Material for this exercise START

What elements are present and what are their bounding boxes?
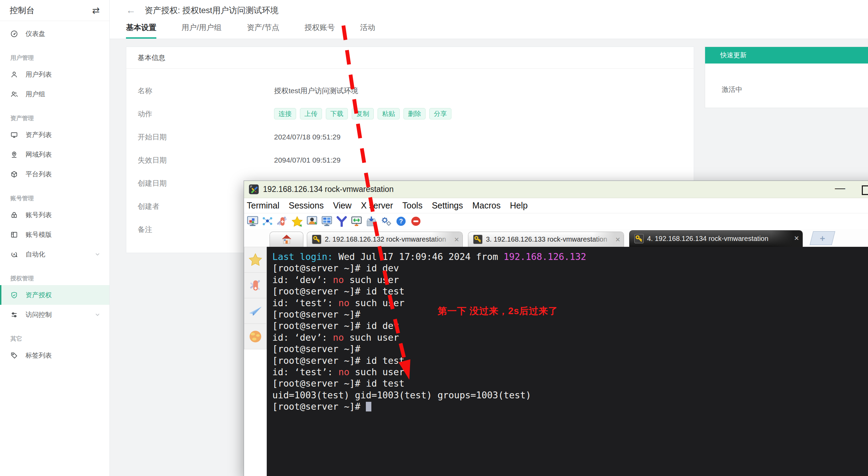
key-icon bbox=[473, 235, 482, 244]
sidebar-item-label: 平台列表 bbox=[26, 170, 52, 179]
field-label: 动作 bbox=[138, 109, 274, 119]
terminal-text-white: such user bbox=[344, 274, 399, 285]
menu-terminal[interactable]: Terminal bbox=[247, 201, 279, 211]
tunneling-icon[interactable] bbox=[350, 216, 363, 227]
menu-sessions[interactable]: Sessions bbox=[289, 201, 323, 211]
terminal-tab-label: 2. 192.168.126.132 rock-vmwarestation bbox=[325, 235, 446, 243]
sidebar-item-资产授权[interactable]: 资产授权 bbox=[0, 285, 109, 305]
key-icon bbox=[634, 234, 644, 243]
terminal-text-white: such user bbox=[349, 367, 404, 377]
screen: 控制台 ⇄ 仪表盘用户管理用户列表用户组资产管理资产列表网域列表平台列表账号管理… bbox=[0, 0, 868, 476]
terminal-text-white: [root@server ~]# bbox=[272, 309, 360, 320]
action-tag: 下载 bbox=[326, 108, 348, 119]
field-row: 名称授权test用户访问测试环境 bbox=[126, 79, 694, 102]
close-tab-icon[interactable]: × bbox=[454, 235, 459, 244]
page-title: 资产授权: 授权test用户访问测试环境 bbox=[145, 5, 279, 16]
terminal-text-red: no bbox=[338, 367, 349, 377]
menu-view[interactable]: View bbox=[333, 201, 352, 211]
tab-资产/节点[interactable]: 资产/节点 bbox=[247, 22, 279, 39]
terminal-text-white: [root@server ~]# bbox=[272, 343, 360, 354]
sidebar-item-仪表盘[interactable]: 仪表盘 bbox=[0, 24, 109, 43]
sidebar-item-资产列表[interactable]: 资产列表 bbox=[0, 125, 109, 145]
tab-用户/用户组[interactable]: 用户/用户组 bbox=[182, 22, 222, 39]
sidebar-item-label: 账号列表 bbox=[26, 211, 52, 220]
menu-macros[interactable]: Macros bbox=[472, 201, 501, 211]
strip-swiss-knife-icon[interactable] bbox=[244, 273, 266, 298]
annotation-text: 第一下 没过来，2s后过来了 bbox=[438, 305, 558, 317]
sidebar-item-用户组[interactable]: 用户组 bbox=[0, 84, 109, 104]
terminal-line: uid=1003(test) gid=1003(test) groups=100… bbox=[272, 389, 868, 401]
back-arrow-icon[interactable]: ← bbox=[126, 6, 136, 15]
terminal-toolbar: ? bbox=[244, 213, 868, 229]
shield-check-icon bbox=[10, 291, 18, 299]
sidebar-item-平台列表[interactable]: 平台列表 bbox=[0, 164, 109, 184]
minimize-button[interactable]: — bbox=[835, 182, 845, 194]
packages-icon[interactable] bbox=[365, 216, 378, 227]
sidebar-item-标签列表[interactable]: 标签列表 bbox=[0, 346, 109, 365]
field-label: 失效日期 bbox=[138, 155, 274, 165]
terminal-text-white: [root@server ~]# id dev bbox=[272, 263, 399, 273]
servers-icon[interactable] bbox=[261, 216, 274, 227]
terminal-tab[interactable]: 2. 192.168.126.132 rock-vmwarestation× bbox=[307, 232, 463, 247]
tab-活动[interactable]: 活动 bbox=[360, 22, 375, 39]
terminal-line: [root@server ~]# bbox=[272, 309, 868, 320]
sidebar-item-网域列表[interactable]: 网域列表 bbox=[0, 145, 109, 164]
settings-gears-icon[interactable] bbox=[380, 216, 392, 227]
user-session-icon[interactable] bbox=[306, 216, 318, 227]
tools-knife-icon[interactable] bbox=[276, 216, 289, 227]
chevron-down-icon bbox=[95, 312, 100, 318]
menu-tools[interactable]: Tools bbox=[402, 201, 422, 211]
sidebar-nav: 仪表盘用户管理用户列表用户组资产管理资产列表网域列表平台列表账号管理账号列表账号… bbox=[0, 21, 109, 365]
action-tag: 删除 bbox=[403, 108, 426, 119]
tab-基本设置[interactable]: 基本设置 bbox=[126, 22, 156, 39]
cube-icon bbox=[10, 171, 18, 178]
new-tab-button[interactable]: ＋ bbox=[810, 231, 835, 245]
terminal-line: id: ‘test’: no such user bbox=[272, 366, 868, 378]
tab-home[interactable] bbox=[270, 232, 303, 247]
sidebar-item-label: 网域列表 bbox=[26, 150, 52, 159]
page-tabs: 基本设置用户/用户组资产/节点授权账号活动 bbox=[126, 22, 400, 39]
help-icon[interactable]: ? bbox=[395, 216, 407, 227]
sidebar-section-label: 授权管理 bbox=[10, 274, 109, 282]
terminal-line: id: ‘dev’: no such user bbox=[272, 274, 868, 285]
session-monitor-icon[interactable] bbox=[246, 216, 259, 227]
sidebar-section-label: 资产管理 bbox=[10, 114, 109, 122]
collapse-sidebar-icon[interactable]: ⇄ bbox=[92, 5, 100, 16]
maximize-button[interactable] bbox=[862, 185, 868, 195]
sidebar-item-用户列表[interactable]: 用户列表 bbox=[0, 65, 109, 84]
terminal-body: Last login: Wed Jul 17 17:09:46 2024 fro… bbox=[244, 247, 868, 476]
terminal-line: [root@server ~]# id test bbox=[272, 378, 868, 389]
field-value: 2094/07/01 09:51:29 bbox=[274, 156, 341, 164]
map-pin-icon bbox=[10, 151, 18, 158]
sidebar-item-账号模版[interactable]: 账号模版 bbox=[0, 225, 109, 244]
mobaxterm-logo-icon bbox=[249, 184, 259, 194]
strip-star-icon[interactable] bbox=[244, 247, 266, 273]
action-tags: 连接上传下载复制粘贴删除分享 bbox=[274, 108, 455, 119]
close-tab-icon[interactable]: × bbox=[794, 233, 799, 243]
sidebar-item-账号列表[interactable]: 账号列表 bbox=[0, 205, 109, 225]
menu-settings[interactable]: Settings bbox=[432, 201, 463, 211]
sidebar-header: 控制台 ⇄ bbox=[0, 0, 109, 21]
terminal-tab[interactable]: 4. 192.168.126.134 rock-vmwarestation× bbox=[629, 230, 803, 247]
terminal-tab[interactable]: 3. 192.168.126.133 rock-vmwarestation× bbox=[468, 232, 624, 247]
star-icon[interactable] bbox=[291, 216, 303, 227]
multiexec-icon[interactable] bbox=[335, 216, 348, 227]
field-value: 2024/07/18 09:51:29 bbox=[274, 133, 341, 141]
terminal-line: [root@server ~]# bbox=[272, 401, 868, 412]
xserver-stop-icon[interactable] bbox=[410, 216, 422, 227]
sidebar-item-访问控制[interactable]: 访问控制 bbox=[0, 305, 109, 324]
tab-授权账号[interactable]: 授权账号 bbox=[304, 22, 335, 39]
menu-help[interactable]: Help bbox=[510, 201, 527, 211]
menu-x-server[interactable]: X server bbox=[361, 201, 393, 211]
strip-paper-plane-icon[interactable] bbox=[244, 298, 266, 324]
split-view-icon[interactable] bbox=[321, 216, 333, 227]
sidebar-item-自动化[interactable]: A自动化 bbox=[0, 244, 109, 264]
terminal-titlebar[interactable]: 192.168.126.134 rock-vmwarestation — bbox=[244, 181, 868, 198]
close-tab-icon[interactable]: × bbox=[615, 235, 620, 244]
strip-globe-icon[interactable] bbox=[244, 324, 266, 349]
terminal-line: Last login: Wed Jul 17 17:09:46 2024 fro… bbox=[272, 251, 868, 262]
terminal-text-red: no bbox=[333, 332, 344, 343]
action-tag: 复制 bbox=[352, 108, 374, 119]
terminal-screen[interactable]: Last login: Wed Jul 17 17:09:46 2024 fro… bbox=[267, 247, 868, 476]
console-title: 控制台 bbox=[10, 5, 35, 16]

Material for this exercise END
Material for this exercise START

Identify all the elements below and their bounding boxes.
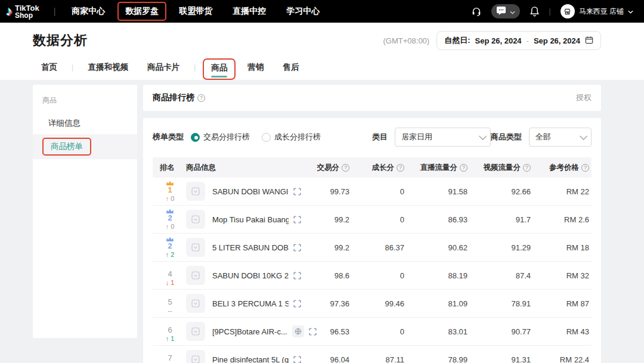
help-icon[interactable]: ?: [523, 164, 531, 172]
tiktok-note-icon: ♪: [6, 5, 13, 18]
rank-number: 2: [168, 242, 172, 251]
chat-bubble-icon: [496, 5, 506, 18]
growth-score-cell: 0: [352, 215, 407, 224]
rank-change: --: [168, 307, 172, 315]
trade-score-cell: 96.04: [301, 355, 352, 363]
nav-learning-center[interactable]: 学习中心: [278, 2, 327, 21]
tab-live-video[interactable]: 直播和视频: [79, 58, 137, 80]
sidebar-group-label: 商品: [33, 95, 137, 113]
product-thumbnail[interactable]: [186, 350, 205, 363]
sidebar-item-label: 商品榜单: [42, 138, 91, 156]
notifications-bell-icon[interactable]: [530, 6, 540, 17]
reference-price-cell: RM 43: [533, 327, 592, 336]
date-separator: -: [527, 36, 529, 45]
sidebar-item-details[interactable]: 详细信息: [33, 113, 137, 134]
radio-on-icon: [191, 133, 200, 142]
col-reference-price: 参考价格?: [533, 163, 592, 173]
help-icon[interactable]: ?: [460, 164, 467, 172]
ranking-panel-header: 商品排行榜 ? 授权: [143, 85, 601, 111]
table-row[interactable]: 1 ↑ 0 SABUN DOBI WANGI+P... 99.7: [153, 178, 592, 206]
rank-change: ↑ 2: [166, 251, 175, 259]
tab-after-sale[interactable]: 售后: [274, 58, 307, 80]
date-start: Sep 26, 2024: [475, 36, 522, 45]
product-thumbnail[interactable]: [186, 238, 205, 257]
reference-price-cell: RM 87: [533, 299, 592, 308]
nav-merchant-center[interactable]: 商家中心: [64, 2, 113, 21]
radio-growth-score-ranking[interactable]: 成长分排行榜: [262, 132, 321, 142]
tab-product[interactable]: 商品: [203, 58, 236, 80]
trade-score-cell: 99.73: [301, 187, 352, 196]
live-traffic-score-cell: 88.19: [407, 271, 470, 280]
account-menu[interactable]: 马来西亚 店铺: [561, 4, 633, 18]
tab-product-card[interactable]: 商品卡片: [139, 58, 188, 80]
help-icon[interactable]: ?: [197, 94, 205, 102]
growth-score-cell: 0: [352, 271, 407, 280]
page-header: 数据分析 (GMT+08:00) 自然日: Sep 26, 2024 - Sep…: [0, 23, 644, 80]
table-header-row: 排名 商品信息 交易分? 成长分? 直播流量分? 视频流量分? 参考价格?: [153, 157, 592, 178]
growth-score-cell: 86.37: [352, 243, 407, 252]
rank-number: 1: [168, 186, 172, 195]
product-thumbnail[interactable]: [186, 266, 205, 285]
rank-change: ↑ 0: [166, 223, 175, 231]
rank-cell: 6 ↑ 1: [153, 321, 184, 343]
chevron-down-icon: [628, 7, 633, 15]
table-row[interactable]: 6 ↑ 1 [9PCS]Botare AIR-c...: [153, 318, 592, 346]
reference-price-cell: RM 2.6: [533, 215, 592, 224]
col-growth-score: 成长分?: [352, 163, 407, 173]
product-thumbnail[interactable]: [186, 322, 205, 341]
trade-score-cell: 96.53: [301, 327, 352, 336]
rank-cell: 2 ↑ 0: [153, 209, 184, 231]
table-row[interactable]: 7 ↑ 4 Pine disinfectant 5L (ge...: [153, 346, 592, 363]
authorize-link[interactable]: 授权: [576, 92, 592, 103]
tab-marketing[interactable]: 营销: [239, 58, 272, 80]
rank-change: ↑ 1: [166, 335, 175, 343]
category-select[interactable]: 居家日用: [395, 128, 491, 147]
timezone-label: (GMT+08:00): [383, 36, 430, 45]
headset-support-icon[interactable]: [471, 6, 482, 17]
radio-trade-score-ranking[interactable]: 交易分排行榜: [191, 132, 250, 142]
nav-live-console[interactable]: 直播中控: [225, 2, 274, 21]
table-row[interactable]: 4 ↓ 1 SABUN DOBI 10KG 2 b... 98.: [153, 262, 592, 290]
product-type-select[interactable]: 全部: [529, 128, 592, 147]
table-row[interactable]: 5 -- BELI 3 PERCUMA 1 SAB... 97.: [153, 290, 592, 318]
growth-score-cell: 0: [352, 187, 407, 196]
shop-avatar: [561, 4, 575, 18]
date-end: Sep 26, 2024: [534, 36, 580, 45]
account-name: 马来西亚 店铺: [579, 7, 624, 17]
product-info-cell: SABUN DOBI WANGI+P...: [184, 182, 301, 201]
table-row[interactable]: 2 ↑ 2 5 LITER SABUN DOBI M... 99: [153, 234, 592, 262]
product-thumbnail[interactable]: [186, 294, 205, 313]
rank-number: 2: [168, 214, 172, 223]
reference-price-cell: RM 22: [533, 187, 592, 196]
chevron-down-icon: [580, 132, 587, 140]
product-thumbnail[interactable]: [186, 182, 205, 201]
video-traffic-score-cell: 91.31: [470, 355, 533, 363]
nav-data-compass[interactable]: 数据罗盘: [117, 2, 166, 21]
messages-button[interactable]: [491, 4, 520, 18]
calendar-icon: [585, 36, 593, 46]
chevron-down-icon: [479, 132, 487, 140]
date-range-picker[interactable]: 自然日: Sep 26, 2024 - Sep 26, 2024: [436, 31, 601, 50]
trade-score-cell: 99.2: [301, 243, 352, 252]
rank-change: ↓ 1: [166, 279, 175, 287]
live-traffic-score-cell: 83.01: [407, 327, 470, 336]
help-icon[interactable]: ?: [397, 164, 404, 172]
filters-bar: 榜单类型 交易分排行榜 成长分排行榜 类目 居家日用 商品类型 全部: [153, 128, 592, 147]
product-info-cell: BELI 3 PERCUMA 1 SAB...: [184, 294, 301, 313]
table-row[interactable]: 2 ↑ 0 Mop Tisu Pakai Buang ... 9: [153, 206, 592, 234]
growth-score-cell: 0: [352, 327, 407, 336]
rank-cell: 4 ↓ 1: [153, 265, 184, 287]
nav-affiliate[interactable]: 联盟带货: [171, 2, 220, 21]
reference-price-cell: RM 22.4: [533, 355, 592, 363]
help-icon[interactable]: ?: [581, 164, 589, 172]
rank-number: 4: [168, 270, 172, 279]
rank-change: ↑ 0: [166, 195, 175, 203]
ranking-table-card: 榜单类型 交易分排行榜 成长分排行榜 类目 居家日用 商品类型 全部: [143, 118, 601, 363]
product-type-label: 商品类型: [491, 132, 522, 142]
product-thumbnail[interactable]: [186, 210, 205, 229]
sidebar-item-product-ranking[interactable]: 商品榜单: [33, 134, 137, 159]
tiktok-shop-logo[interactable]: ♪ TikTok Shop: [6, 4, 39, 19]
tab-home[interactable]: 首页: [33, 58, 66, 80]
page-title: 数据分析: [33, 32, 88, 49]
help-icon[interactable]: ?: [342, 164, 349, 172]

Material for this exercise END

> **What you need to do**
Looking at the records above, how many lines have the word "value" in them? State the number only.

> **Response for this exercise**
2